Prepared by Mr Ron Batagol of the Australian Teratology Society

Antiepileptics- clinical applications
The incidence of birth defects in epileptic women taking anticonvulsants is 2-3 times that of the general population. The highest rate is with multiple drug therapy, then phenytoin, followed by sodium valproate, carbamazepine and phenobarbitone.

There is an increased risk of spina bifida (1-2%) with sodium valproate and carbamazepine, particularly in combination with phenytoin. To reduce the risk, folic acid 0.5-4.0 mg daily is recommended, beginning before conception and continuing until the end of the first trimester. A dysmorphic, Binder-like syndrome (mid-facehypoplasia) may also occur, particularly with phenytoin. It may be associated with developmental problems.

Anticonvulsant levels should be monitored frequently with dose adjustments based on clinical condition, seizure frequency and free anticonvulsant concentration. Total concentration levels may give a false impression and lead to a tendency to increase dosage (see 'Drug protein binding' Aust Prescr 1992;15:56-7). Postpartum anticonvulsant concentrations should be monitored closely to prevent toxicity in either the mother or infant.
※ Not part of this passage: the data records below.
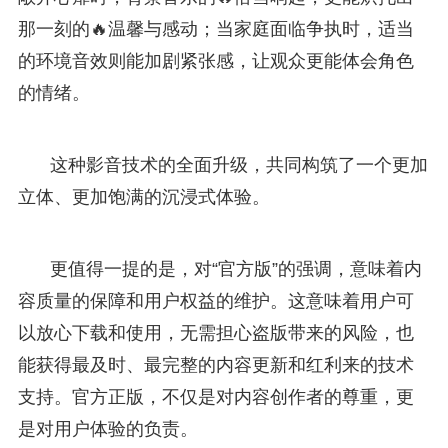
那一刻的🔥温馨与感动；当家庭面临争执时，适当
的环境音效则能加剧紧张感，让观众更能体会角色
的情绪。
这种影音技术的全面升级，共同构筑了一个更加
立体、更加饱满的沉浸式体验。
更值得一提的是，对“官方版”的强调，意味着内
容质量的保障和用户权益的维护。这意味着用户可
以放心下载和使用，无需担心盗版带来的风险，也
能获得最及时、最完整的内容更新和红利来的技术
支持。官方正版，不仅是对内容创作者的尊重，更
是对用户体验的负责。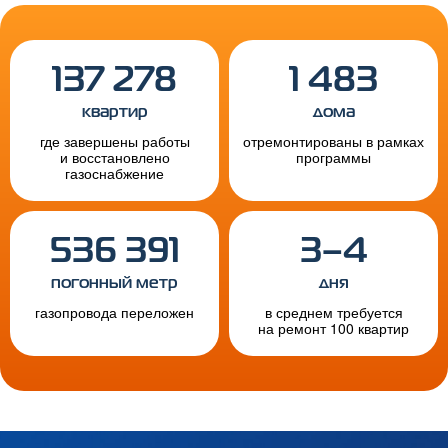
137 278
1 483
квартир
дома
где завершены работы
отремонтированы в рамках
и восстановлено
программы
газоснабжение
536 391
3–4
погонный метр
дня
газопровода переложен
в среднем требуется
на ремонт 100 квартир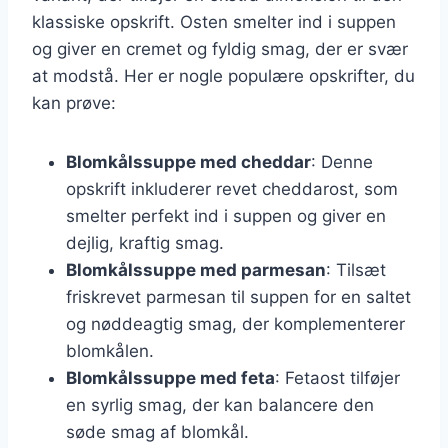
klassiske opskrift. Osten smelter ind i suppen
og giver en cremet og fyldig smag, der er svær
at modstå. Her er nogle populære opskrifter, du
kan prøve:
Blomkålssuppe med cheddar
: Denne
opskrift inkluderer revet cheddarost, som
smelter perfekt ind i suppen og giver en
dejlig, kraftig smag.
Blomkålssuppe med parmesan
: Tilsæt
friskrevet parmesan til suppen for en saltet
og nøddeagtig smag, der komplementerer
blomkålen.
Blomkålssuppe med feta
: Fetaost tilføjer
en syrlig smag, der kan balancere den
søde smag af blomkål.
To avoid neonatal haemorrhage which is associated with maternal antiepileptic therapy, particularly phenytoin, the mother is given vitamin K by injection from 2-48 hours before delivery, and the infant should receive a vitamin K injection at birth.

Breast-feeding may be undertaken, with close monitoring of the infant for any signs of prolonged drowsiness or feeding problems (most likely with clonazepam or phenobarbitone).